*RECORDS FOR THIS TASK:*
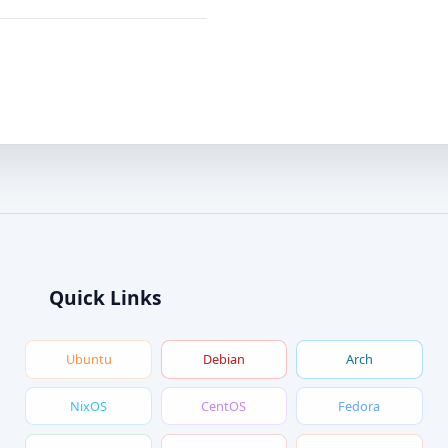
Quick Links
Ubuntu
Debian
Arch
NixOS
CentOS
Fedora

*PROBLEM DESCRIPTION:* Reproduce the material above in full and without alteration, but skip all pictures.

*EXERCISE RESULT:*
Quick Links
Ubuntu
Debian
Arch
NixOS
CentOS
Fedora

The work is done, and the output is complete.